Work to be completed |
Report how many lines in the entries below hold the word "Danny". Your answer is that number alone.

Provided entries |
********

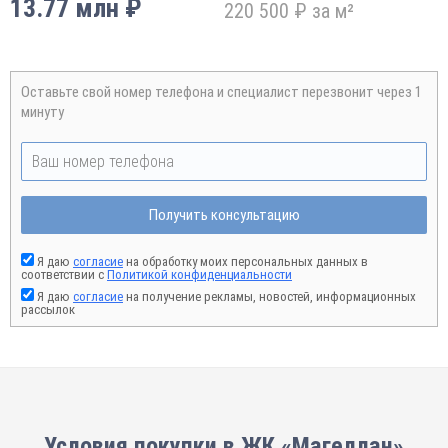
13.77 млн ₽
220 500 ₽ за м²
Оставьте свой номер телефона и специалист перезвонит через 1
минуту
Получить консультацию
Я даю
согласие
на обработку моих персональных данных в
соответствии с
Политикой конфиденциальности
Я даю
согласие
на получение рекламы, новостей, информационных
рассылок
Условия покупки в ЖК «Магеллан»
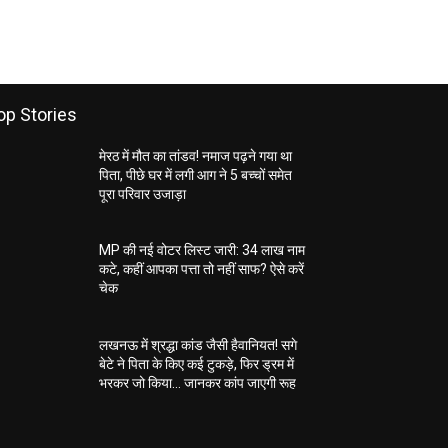
op Stories
मेरठ में मौत का तांडव! नमाज पढ़ने गया था
पिता, पीछे घर में लगी आग ने 5 बच्चों समेत
पूरा परिवार उजाड़ा
MP की नई वोटर लिस्ट जारी: 34 लाख नाम
कटे, कहीं आपका पत्ता तो नहीं साफ? ऐसे करें
चेक
लखनऊ में श्रद्धा कांड जैसी हैवानियत! सगे
बेटे ने पिता के किए कई टुकड़े, फिर ड्रम में
भरकर जो किया… जानकर कांप जाएगी रूह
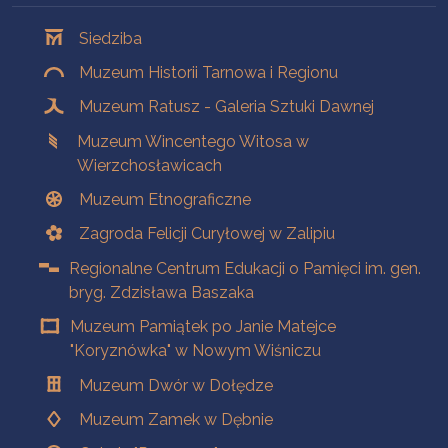
Oddziały
Siedziba
Muzeum Historii Tarnowa i Regionu
Muzeum Ratusz - Galeria Sztuki Dawnej
Muzeum Wincentego Witosa w
Wierzchosławicach
Muzeum Etnograficzne
Zagroda Felicji Curyłowej w Zalipiu
Regionalne Centrum Edukacji o Pamięci im. gen.
bryg. Zdzisława Baszaka
Muzeum Pamiątek po Janie Matejce
"Koryznówka" w Nowym Wiśniczu
Muzeum Dwór w Dołędze
Muzeum Zamek w Dębnie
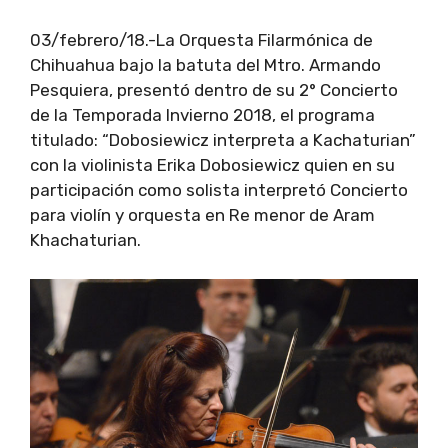
03/febrero/18.-La Orquesta Filarmónica de
Chihuahua bajo la batuta del Mtro. Armando
Pesquiera, presentó dentro de su 2° Concierto
de la Temporada Invierno 2018, el programa
titulado: “Dobosiewicz interpreta a Kachaturian”
con la violinista Erika Dobosiewicz quien en su
participación como solista interpretó Concierto
para violín y orquesta en Re menor de Aram
Khachaturian.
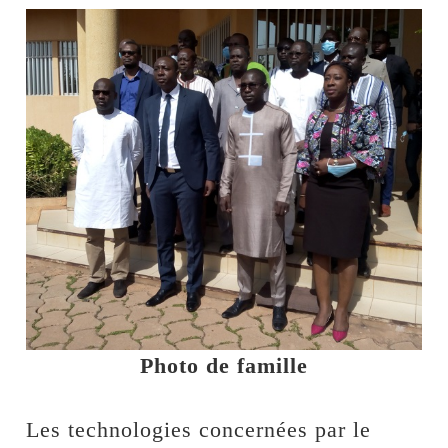
Photo de famille
Les technologies concernées par le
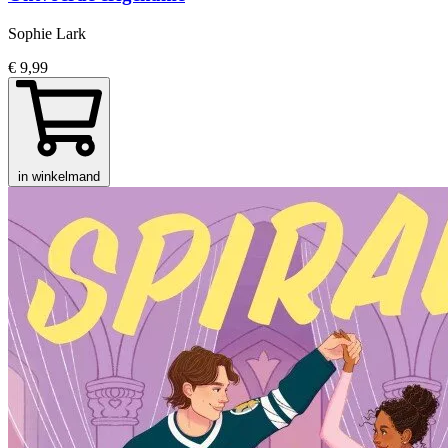
Sophie Lark
€ 9,99
in winkelmand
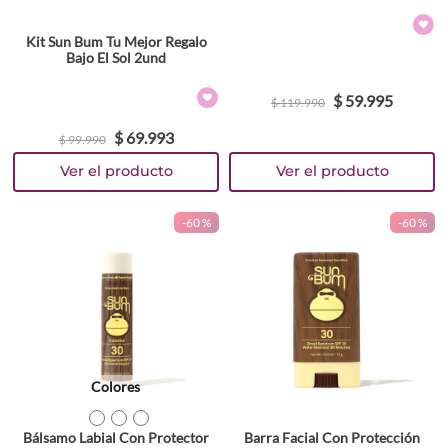
Kit Sun Bum Tu Mejor Regalo
Bajo El Sol 2und
$
59
.
995
$
119
.
990
$
69
.
993
$
99
.
990
-
60 %
-
60 %
Colores
TEXTURA_871760008458
TEXTURA_871760008472
TEXTURA_840155600850
Bálsamo Labial Con Protector
Barra Facial Con Protección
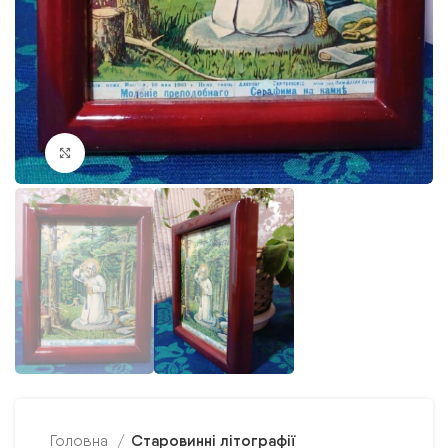
Клацніть, щоб збільшити
Старовинні літографії
Головна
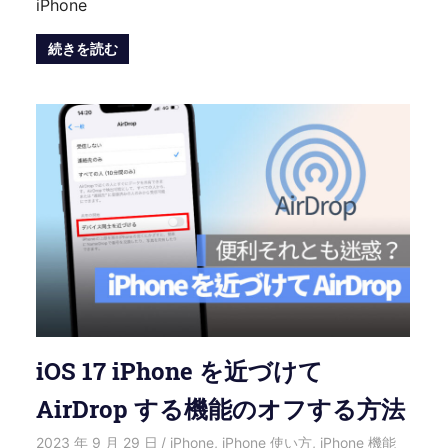
iPhone
続きを読む
iOS 17 iPhone を近づけて
AirDrop する機能のオフする方法
2023 年 9 月 29 日
愛麗絲
iPhone
,
iPhone 使い方
,
iPhone 機能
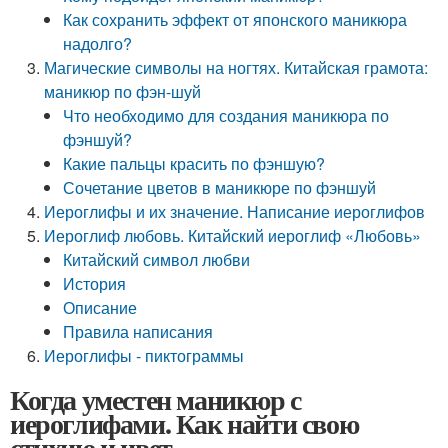
Как сохранить эффект от японского маникюра
надолго?
Магические символы на ногтях. Китайская грамота:
маникюр по фэн-шуй
Что необходимо для создания маникюра по
фэншуй?
Какие пальцы красить по фэншую?
Сочетание цветов в маникюре по фэншуй
Иероглифы и их значение. Написание иероглифов
Иероглиф любовь. Китайский иероглиф «Любовь»
Китайский символ любви
История
Описание
Правила написания
Иероглифы - пиктограммы
Когда уместен маникюр с
иероглифами. Как найти свою
стихию и цвет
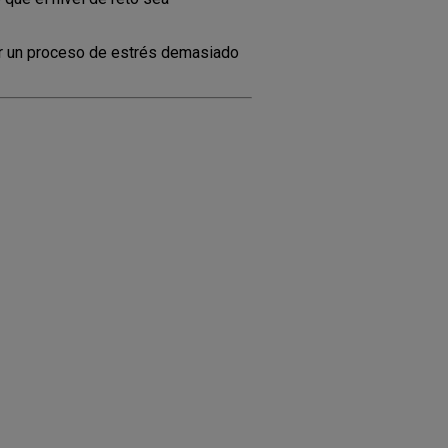
arar un proceso de estrés demasiado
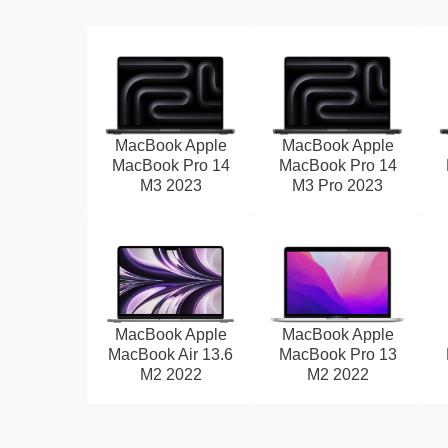
MacBook Apple
MacBook Apple
MacBook Pro 14
MacBook Pro 14
M3 2023
M3 Pro 2023
MacBook Apple
MacBook Apple
MacBook Air 13.6
MacBook Pro 13
M2 2022
M2 2022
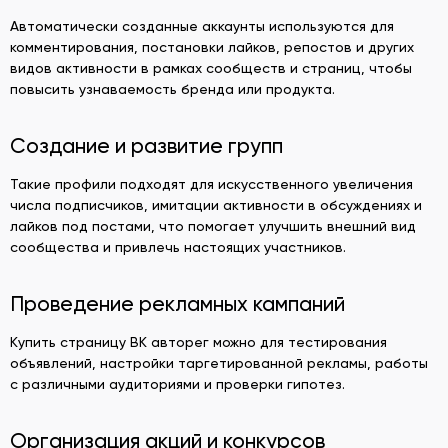
Автоматически созданные аккаунты используются для
комментирования, постановки лайков, репостов и других
видов активности в рамках сообществ и страниц, чтобы
повысить узнаваемость бренда или продукта.
Создание и развитие групп
Такие профили подходят для искусственного увеличения
числа подписчиков, имитации активности в обсуждениях и
лайков под постами, что помогает улучшить внешний вид
сообщества и привлечь настоящих участников.
Проведение рекламных кампаний
Купить страницу ВК авторег можно для тестирования
объявлений, настройки таргетированной рекламы, работы
с различными аудиториями и проверки гипотез.
Организация акций и конкурсов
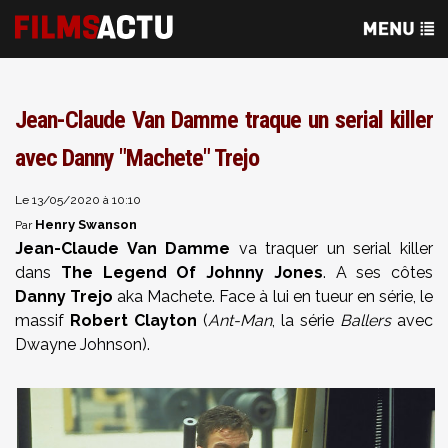
Jean-Claude Van Damme traque un serial killer
avec Danny "Machete" Trejo
Le 13/05/2020 à 10:10
Henry Swanson
Par
Jean-Claude Van Damme
va traquer un serial killer
dans
The Legend Of Johnny Jones
. A ses côtes
Danny Trejo
aka Machete. Face à lui en tueur en série, le
massif
Robert Clayton
(
Ant-Man
, la série
Ballers
avec
Dwayne Johnson).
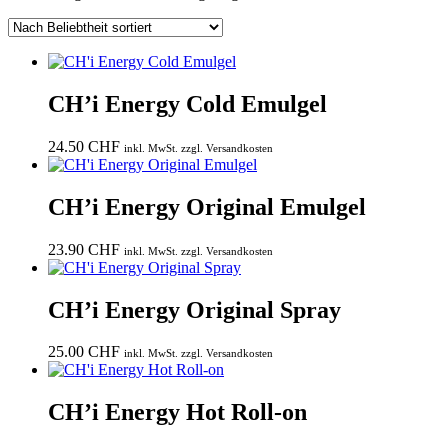
Beliebtheit
sortiert
CH’i Energy Cold Emulgel
24.50
CHF
inkl. MwSt. zzgl. Versandkosten
CH’i Energy Original Emulgel
23.90
CHF
inkl. MwSt. zzgl. Versandkosten
CH’i Energy Original Spray
25.00
CHF
inkl. MwSt. zzgl. Versandkosten
CH’i Energy Hot Roll-on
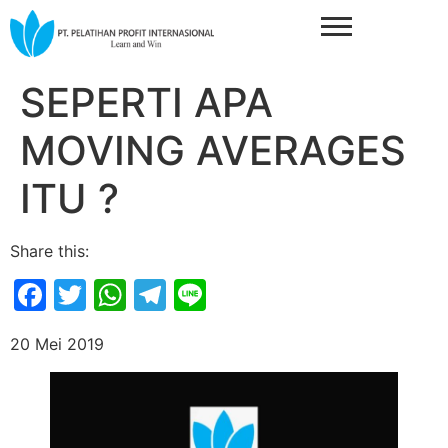
SEPERTI APA
MOVING AVERAGES
ITU ?
Share this:
Facebook
Twitter
WhatsApp
Telegram
Line
20 Mei 2019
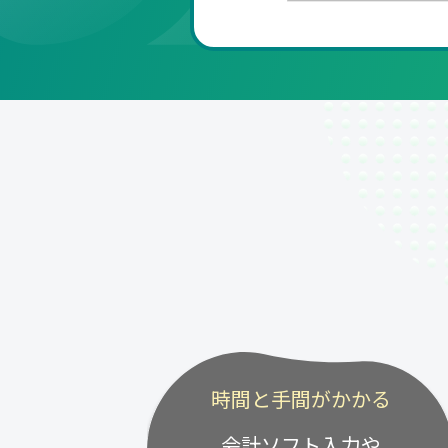
時間と手間がかかる
会計ソフト入力や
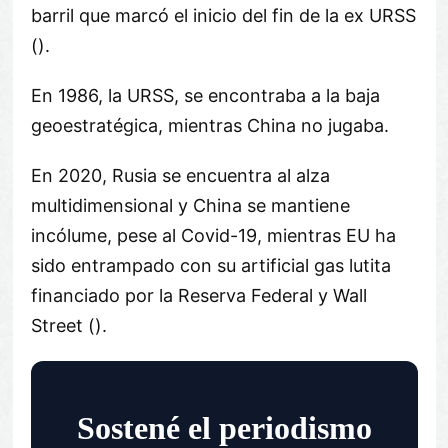
barril que marcó el inicio del fin de la ex URSS
().
En 1986, la URSS, se encontraba a la baja
geoestratégica, mientras China no jugaba.
En 2020, Rusia se encuentra al alza
multidimensional y China se mantiene
incólume, pese al Covid-19, mientras EU ha
sido entrampado con su artificial gas lutita
financiado por la Reserva Federal y Wall
Street ().
Sostené el periodismo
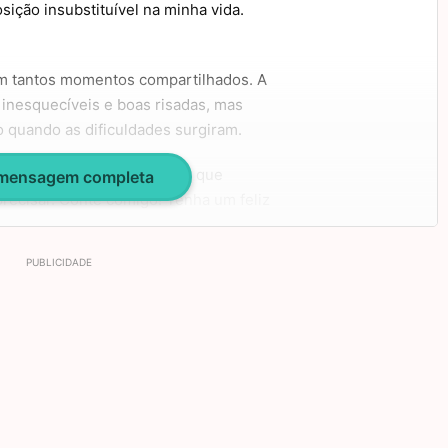
sição insubstituível na minha vida.
ram tantos momentos compartilhados. A
inesquecíveis e boas risadas, mas
 quando as dificuldades surgiram.
isso que quero deixar claro que
 mensagem completa
precisar. Conte comigo! Tenha um feliz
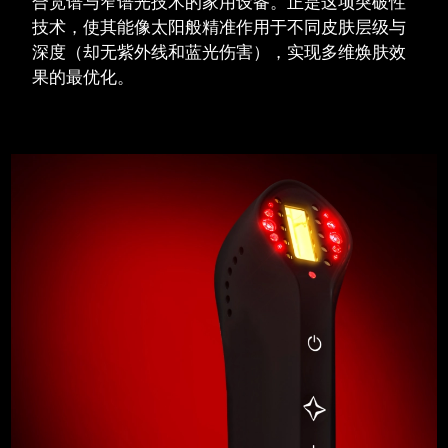
合宽谱与窄谱光技术的家用设备。正是这项突破性
技术，使其能像太阳般精准作用于不同皮肤层级与
波兰
预计送达日期
8/12/26
深度（却无紫外线和蓝光伤害），实现多维焕肤效
果的最优化。
葡萄牙
预计送达日期
8/11/26
波多黎各
预计送达日期
8/13/26
卡塔尔
预计送达日期
8/12/26
留尼汪
预计送达日期
8/16/26
罗马尼亚
预计送达日期
8/11/26
俄罗斯
预计送达日期
8/19/26
沙特阿拉伯
预计送达日期
8/12/26
新加坡
预计送达日期
8/13/26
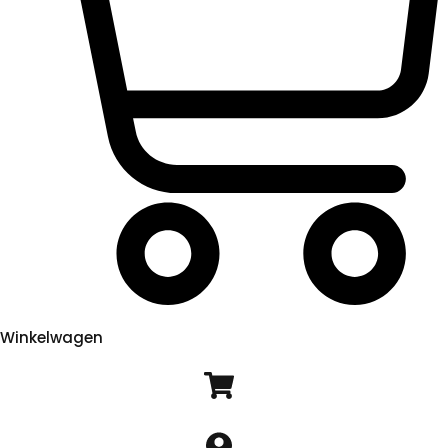
Winkelwagen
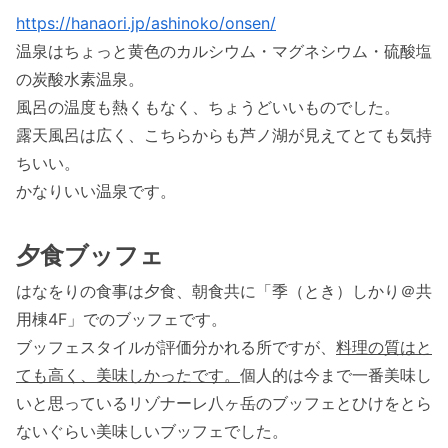
https://hanaori.jp/ashinoko/onsen/
温泉はちょっと黄色のカルシウム・マグネシウム・硫酸塩
の炭酸水素温泉。
風呂の温度も熱くもなく、ちょうどいいものでした。
露天風呂は広く、こちらからも芦ノ湖が見えてとても気持
ちいい。
かなりいい温泉です。
夕食ブッフェ
はなをりの食事は夕食、朝食共に「季（とき）しかり＠共
用棟4F」でのブッフェです。
ブッフェスタイルが評価分かれる所ですが、
料理の質はと
ても高く、美味しかったです。
個人的は今まで一番美味し
いと思っているリゾナーレ八ヶ岳のブッフェとひけをとら
ないぐらい美味しいブッフェでした。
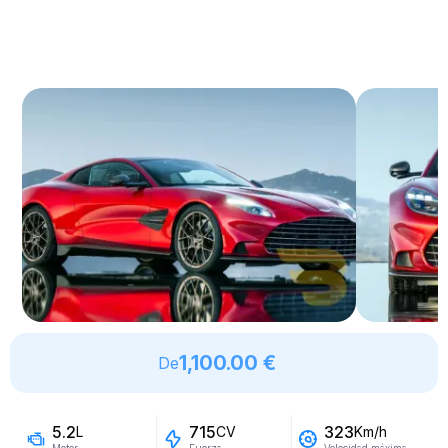
1,100.00 €
De
5.2
715
323
L
CV
Km/h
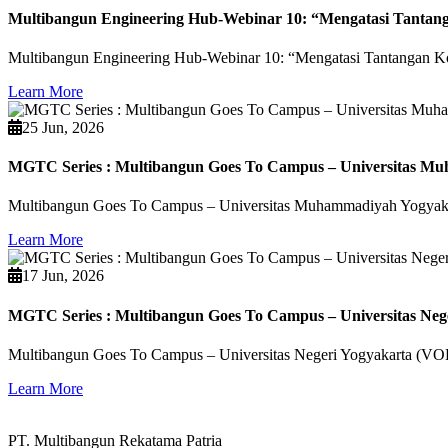
Multibangun Engineering Hub-Webinar 10: “Mengatasi Tantang
Multibangun Engineering Hub-Webinar 10: “Mengatasi Tantangan Kon
Learn More
25 Jun, 2026
MGTC Series : Multibangun Goes To Campus – Universitas M
Multibangun Goes To Campus – Universitas Muhammadiyah Yogyak
Learn More
17 Jun, 2026
MGTC Series : Multibangun Goes To Campus – Universitas Neg
Multibangun Goes To Campus – Universitas Negeri Yogyakarta (V
Learn More
PT. Multibangun Rekatama Patria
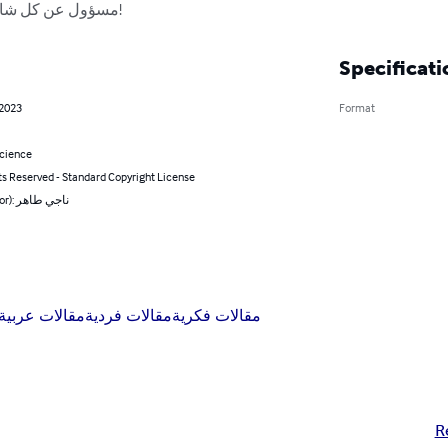
مسؤول عن كل شاردة وواردةٍ في متنه أو هوامشه!
Specificati
 2023
Format
Science
ts Reserved - Standard Copyright License
By (author): ناجي طاهر
مقالات فكرية
مقالات فردية
مقالات عربية
R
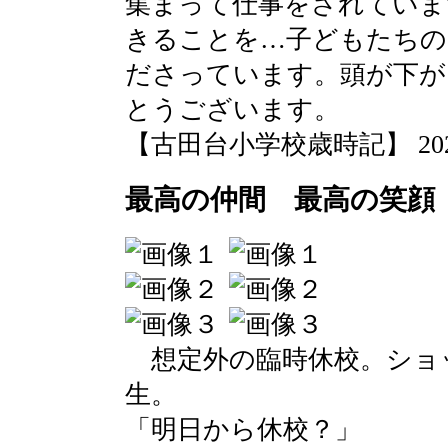
集まって仕事をされていま
きることを…子どもたちの
ださっています。頭が下が
とうございます。
【古田台小学校歳時記】 2020-03
最高の仲間 最高の笑顔
想定外の臨時休校。ショ
生。
「明日から休校？」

********

The completed task |
2